I know I had several operations before kindergarden, and I can remember at least three after that, during kindergarden, first grade, and my last one at the end of fifth grade; I’m pretty sure there was another one during second or third grade too, but I forget exactly. I remember hating to get shots, and one time throwing enough of a fit that they had to have a couple orderlies hold me down on a stretcher so the nurse could give me the shot I needed before the operation. I remember talking one night with a girl who was in one of the other beds in the room, climbing out of bed to go over to her side of the room because I couldn’t hear her well, and getting caught by a nurse and ordered back to bed. I remember waiting days during one stay for the chance to get up to the playroom, and finally being allowed up there only to have my parents show up shortly after to take me home. I remember waking up in the recovery room and having to pee in a container, and not really thinking or caring it was right in front of the female nurse. I remember talking to another kid in fifth grade, a boy who said he wanted to be a gigolo when he grew up, and riding around in wheelchairs. And I remember waking up on the operating table once: specifically, suddenly being aware of myself lying on my back, looking up into a bright light, and seeing a doctor looming over me and lowering the anesthetic mask down over my face.

When I had my operation in fifth grade, I had the understanding that that would be the last one. It was mainly cosmetic surgery, too; my upper lip had always had a puffed-out appearance due to the early repair work, and that operation was to reshape it to look more natural. As I recall, for some reason they also built up my nose to be larger at that time, and I’ve never understood why; I do remember them telling me I could have another operation when I was older, if I wanted my nose re-shaped again, and at the time thinking there wasn’t any reason why I’d want that.
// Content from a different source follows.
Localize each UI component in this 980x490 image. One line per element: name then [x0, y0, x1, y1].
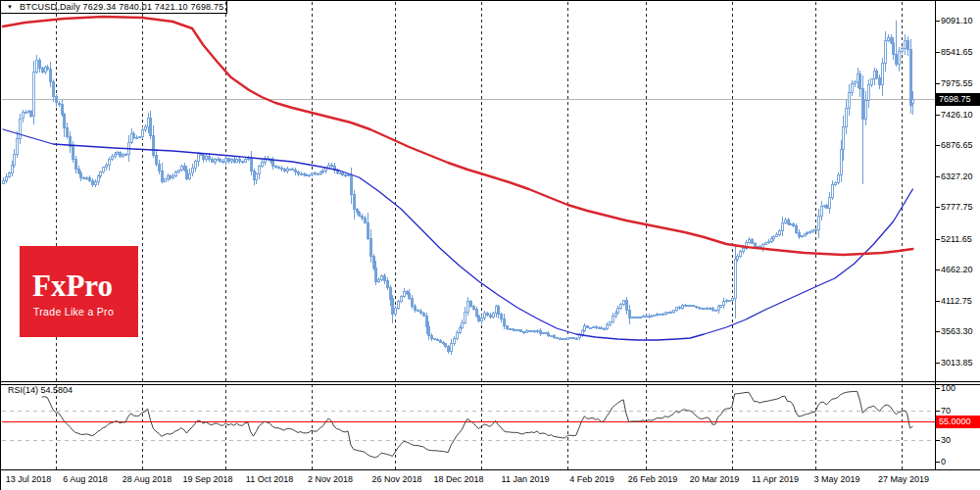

As an adult, I think my nose is rather crooked and a bit large, and it might be nice to have it a bit straighter and smaller, but it doesn’t matter enough for me to bother changing it.

However, it turned out that that was not my last operation for cleft palate repair, after all. During my teens I had a couple upper front teeth pulled, so there’d be room for the rest, and ever since then I’ve had gaps on either side of my frontmost two teeth. The gaps were filled by false teeth on my retainer, and matters stayed that way for years. In the year before I moved to Seattle, I finally started considering getting permanent false teeth, and after moving I made a point of discussing that with my new dentist. That led to consultations with an oral surgeon, which led to the revelation that although the hole in the roof of my mouth had been repaired when I was a child, they had never actually done a bone graft to fill in the missing bone, and I would need that bone not only to anchor the false teeth but also to avoid eventually losing my two frontmost teeth. So I have since had yet another brief hospital stay for further cleft palate repair work—the initial bone graft—as well as a second outpatient operation to fill in some more. And the work still isn’t finished, as I haven’t yet been able to afford to actually get the posts for the false teeth implanted.

I’d like to think that some time soon, even within the coming year, that I can get that done and finally be able to consider the repair work complete. However, much of my life has been shaped by the fact of being born with a cleft palate, and I will always be marked by it. More on that in a later post.